Task objective: Filter the entries, keeping every line with the word "Công".

Dataset records:
◇ ◇ ◇ ◇ ◇ ◇ ◇

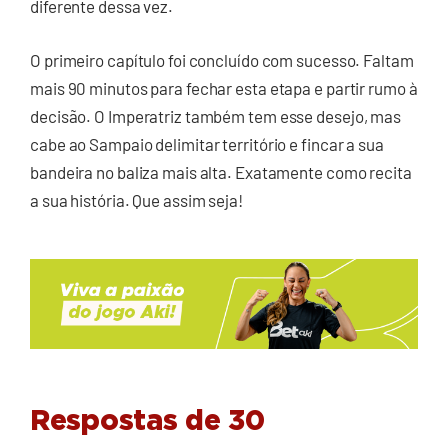
diferente dessa vez.
O primeiro capítulo foi concluído com sucesso. Faltam
mais 90 minutos para fechar esta etapa e partir rumo à
decisão. O Imperatriz também tem esse desejo, mas
cabe ao Sampaio delimitar território e fincar a sua
bandeira no baliza mais alta. Exatamente como recita
a sua história. Que assim seja!
Respostas de 30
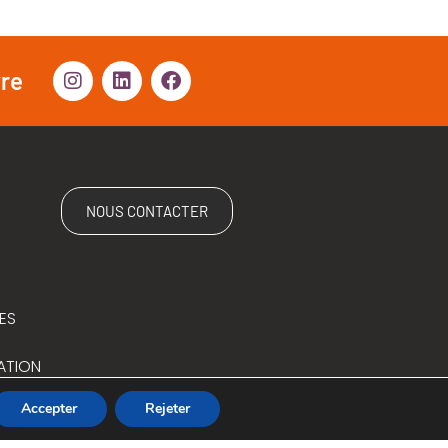
vre
NOUS CONTACTER
ES
ATION
Accepter
Rejeter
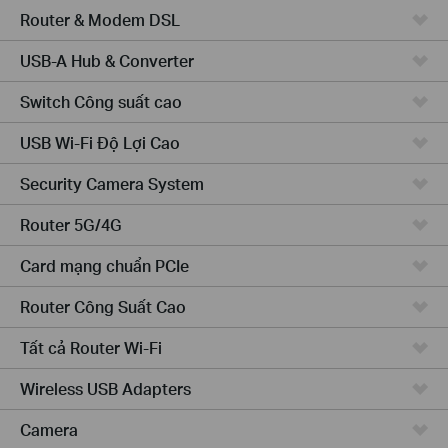
Router & Modem DSL
USB-A Hub & Converter
Switch Công suất cao
USB Wi-Fi Độ Lợi Cao
Security Camera System
Router 5G/4G
Card mạng chuẩn PCIe
Router Công Suất Cao
Tất cả Router Wi-Fi
Wireless USB Adapters
Camera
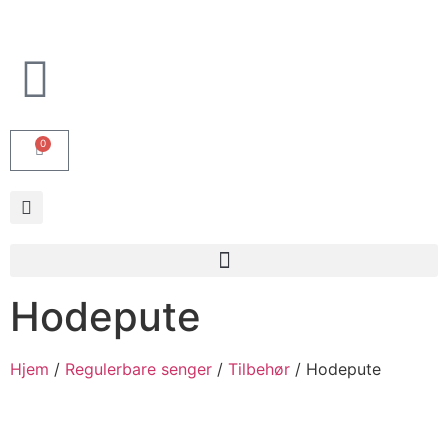
0
Hodepute
Hjem
/
Regulerbare senger
/
Tilbehør
/ Hodepute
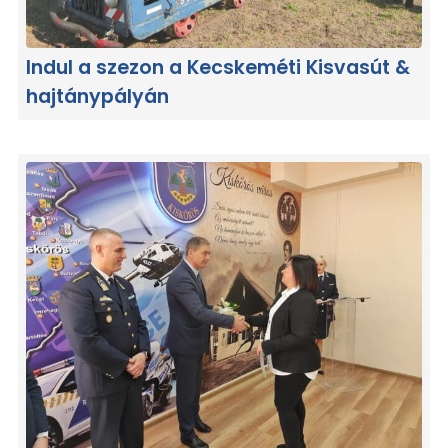
Indul a szezon a Kecskeméti Kisvasút &
hajtánypályán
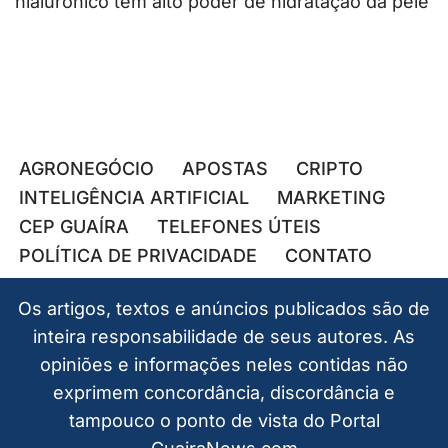
hialurônico tem alto poder de hidratação da pele
AGRONEGÓCIO
APOSTAS
CRIPTO
INTELIGÊNCIA ARTIFICIAL
MARKETING
CEP GUAÍRA
TELEFONES ÚTEIS
POLÍTICA DE PRIVACIDADE
CONTATO
Os artigos, textos e anúncios publicados são de
inteira responsabilidade de seus autores. As
opiniões e informações neles contidas não
exprimem concordância, discordância e
tampouco o ponto de vista do Portal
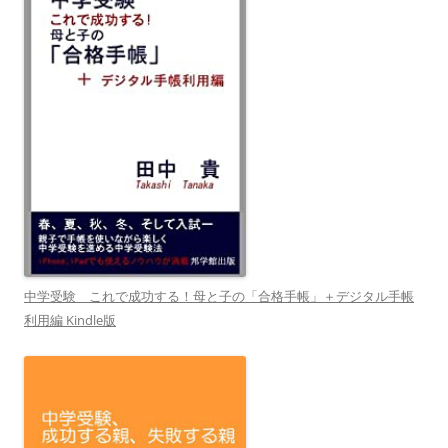
中学受験 これで成功する！母と子の「合格手帳」＋デジタル手帳
利用編 Kindle版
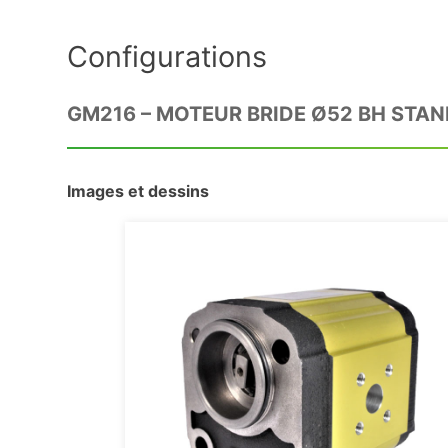
Configurations
GM216 – MOTEUR BRIDE Ø52 BH STA
Images et dessins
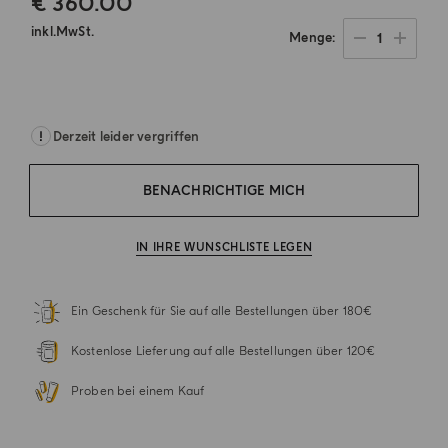
€ 360.00
inkl.MwSt.
1
Menge
.
Derzeit leider vergriffen
BENACHRICHTIGE MICH
IN IHRE WUNSCHLISTE LEGEN
Ein Geschenk für Sie auf alle Bestellungen über 180€
Kostenlose Lieferung auf alle Bestellungen über 120€
Proben bei einem Kauf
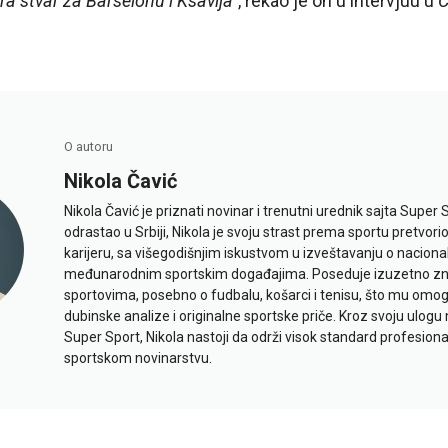
a stvar za Barselonu i Ksavija“
, rekao je on u intervjuu u
C
O autoru
Nikola Čavić
Nikola Čavić je priznati novinar i trenutni urednik sajta Super 
odrastao u Srbiji, Nikola je svoju strast prema sportu pretvor
karijeru, sa višegodišnjim iskustvom u izveštavanju o naciona
međunarodnim sportskim događajima. Poseduje izuzetno znan
sportovima, posebno o fudbalu, košarci i tenisu, što mu omo
dubinske analize i originalne sportske priče. Kroz svoju ulogu 
Super Sport, Nikola nastoji da održi visok standard profesional
sportskom novinarstvu.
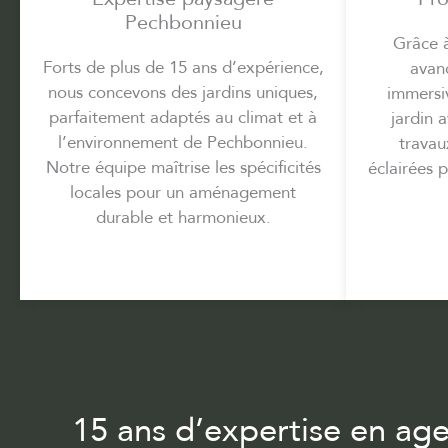
Pechbonnieu
Grâce 
Forts de plus de 15 ans d’expérience,
avan
nous concevons des jardins uniques,
immersiv
parfaitement adaptés au climat et à
jardin 
l’environnement de Pechbonnieu.
travau
Notre équipe maîtrise les spécificités
éclairées p
locales pour un aménagement
durable et harmonieux.
15 ans d’expertise en a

◇ ◇ ◇ ◇ ◇ ◇ ◇

Reply:
Switch Công suất cao
Router Công Suất Cao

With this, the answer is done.